The professor of psychiatry in neurology at the Gertrude H. Sergievsky Center at Columbia University Medical Center spoke about the possibility of using lithium for agitation in Alzheimer.
"It's been very difficult to treat symptoms of agitation and aggression in Alzheimer disease."
Davangere P. Devanand, MBBS, MD, a professor of psychiatry in neurology at the Gertrude H. Sergievsky Center at Columbia University Medical Center sat with NeurologyLive at the Alzheimer’s Association International Conference held in Chicago, Illinois, to talk about the difficulty in treating symptoms of agitation in Alzheimer disease, and the possibility of using lithium for it.

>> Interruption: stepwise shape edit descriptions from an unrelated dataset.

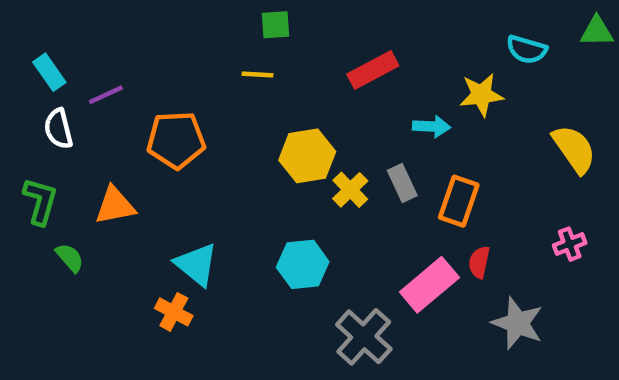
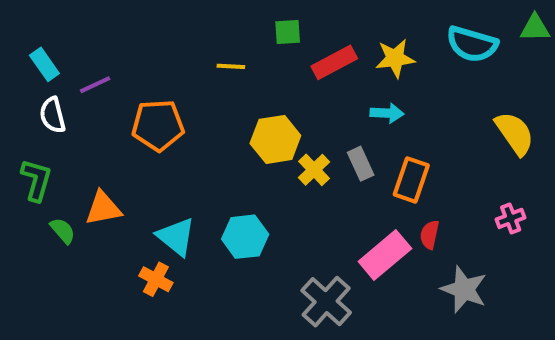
green square: (276, 25) -> (288, 32), moved
cyan semicircle: (527, 50) -> (472, 44), size x1.4
yellow star: (481, 95) -> (395, 58), moved
orange triangle: (115, 206) -> (103, 208), moved
cyan hexagon: (303, 264) -> (245, 237), moved

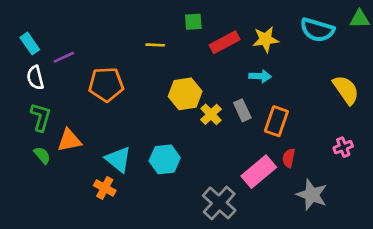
green L-shape: (36, 180) -> (41, 117), moved

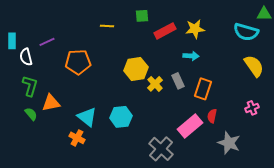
cyan semicircle: (317, 30) -> (246, 32), moved
cyan rectangle: (30, 44) -> (12, 41), moved, turned 35
yellow line: (155, 45) -> (107, 26), moved

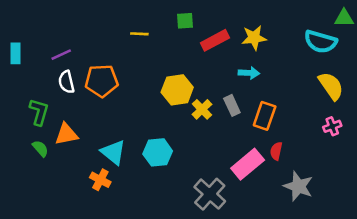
white semicircle: (26, 57) -> (66, 82), moved
pink cross: (252, 108) -> (332, 126), moved

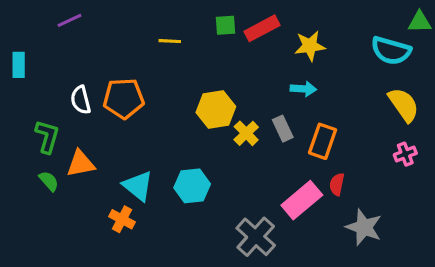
red rectangle: (215, 40) -> (262, 28), moved
purple line: (61, 55) -> (70, 20), moved

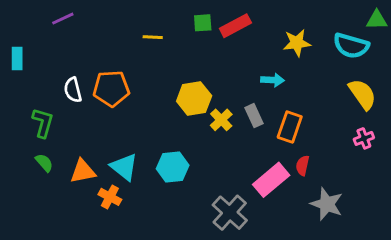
yellow star: (310, 46) -> (297, 43), moved
orange triangle: (81, 164) -> (83, 171), moved

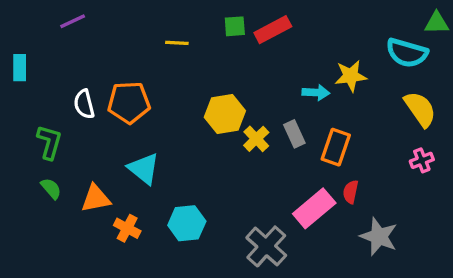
yellow star: (297, 43) -> (351, 76), moved
cyan triangle: (124, 167) -> (144, 169), moved
cyan hexagon: (173, 167) -> (187, 223), moved

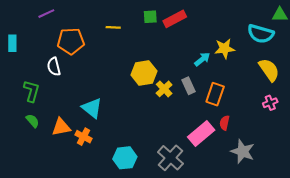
cyan arrow: (316, 93) -> (202, 59), turned -42
orange pentagon: (129, 102) -> (71, 41), moved
cyan hexagon: (187, 223) -> (125, 158), moved
orange cross: (127, 228) -> (83, 137), moved

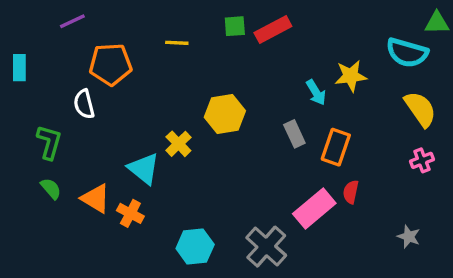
cyan arrow: (202, 59) -> (316, 92), turned 98
yellow cross: (164, 89) -> (178, 144), moved
orange triangle: (61, 127) -> (96, 198), turned 42
gray star: (243, 151) -> (409, 237), moved, size x0.6

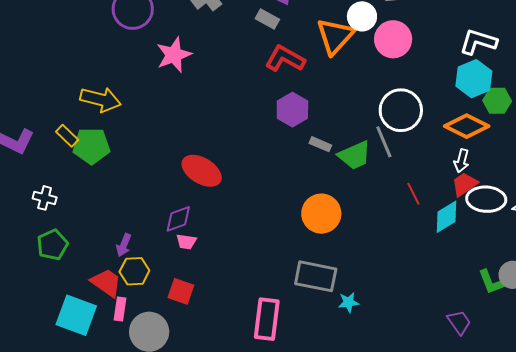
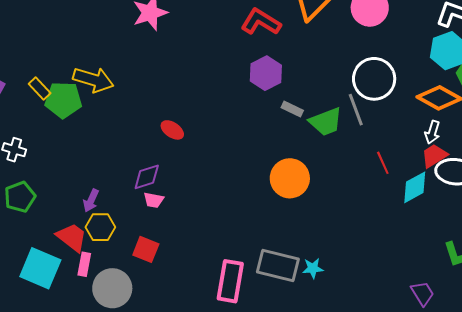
yellow arrow: (101, 100) -> (93, 80), moved
red ellipse: (202, 171) -> (172, 130), size x0.6
gray rectangle: (316, 276) -> (278, 266), moved

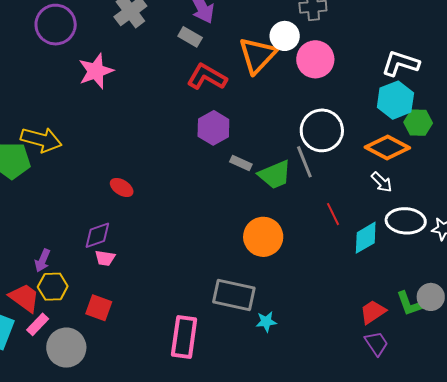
white arrow: (432, 132) -> (382, 182), turned -60
red trapezoid: (434, 156) -> (373, 312), moved
orange circle: (290, 178) -> (263, 237), moved
pink rectangle: (84, 264) -> (38, 324), turned 35
gray rectangle: (278, 266) -> (234, 295), moved

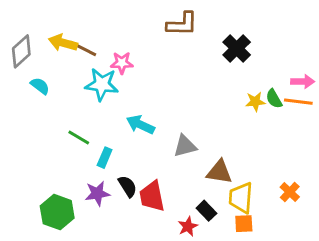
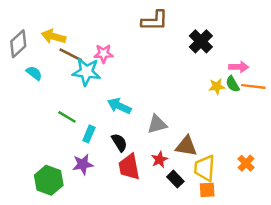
brown line: (83, 48) -> (71, 55), moved
pink arrow: (303, 82) -> (239, 67), moved
black semicircle: (128, 186) -> (119, 142), moved
red star: (188, 226) -> (160, 160), moved

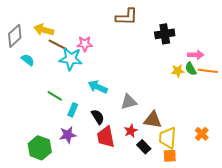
black cross: (201, 41) -> (165, 34), turned 36

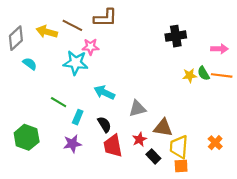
brown L-shape: (127, 17) -> (105, 18), moved
brown line: (58, 45) -> (72, 25), moved
pink arrow: (196, 55) -> (219, 49), moved
green hexagon: (40, 148) -> (27, 137), moved

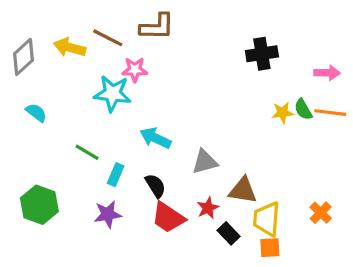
cyan semicircle: (30, 64) -> (36, 113), moved
red trapezoid: (113, 146) -> (168, 217), turned -45

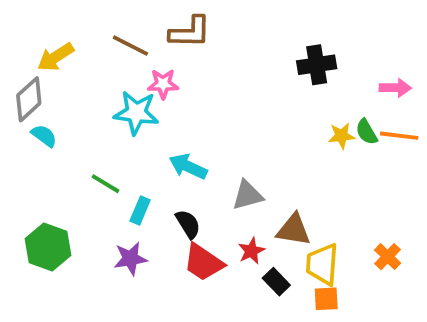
yellow arrow: (70, 47) -> (56, 57), moved, turned -48
gray diamond: (23, 57) -> (29, 99), moved

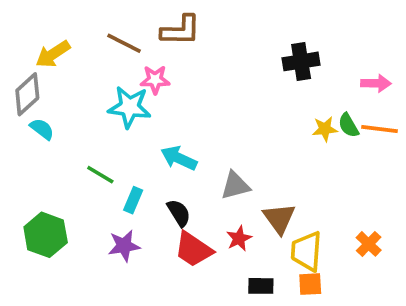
brown triangle: (294, 230) -> (279, 218), turned 45
black rectangle: (276, 282) -> (261, 286), moved, turned -45

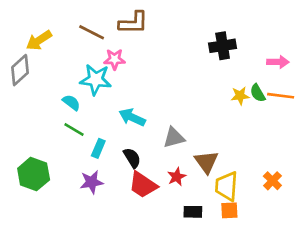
cyan semicircle: (42, 129) -> (71, 102), moved

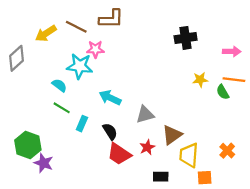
yellow arrow: (39, 40) -> (46, 33), moved
green semicircle: (258, 93) -> (223, 92), moved
brown triangle: (206, 162) -> (172, 135), turned 30
purple star: (92, 182) -> (44, 163), moved, turned 30
orange square: (229, 210) -> (205, 178), moved

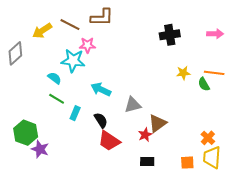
pink arrow: (232, 52) -> (215, 34), moved
red star: (147, 147) -> (145, 135), moved
yellow trapezoid: (189, 155) -> (212, 157), moved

Devanand spoke about a trial he’s helping to conduct, funded by the National Institute on Aging, that is testing lithium, an affordable and generic option, in 80 patients with Alzheimer disease and symptoms of agitation. Currently, the available treatments consist mostly of antipsychotics, which can cause toxicity and have an FDA black box warning due to mortality risk. Lithium, which is the gold standard in treating bipolar disorder, is hypothesized to be able to address symptomatic fluctuations in patients with Alzheimer in low doses.
The trial, Devanand said, is a phase II, randomized, placebo-controlled, blinded trial and is going to utilize doses of 150 mg to 600 mg of daily lithium in patients, with a target blood level of 0.2 to 0.5. Thus far, 50 patients have been enrolled. If successful, the group of investigators will seek to confirm the results in a larger, phase III trial, he added.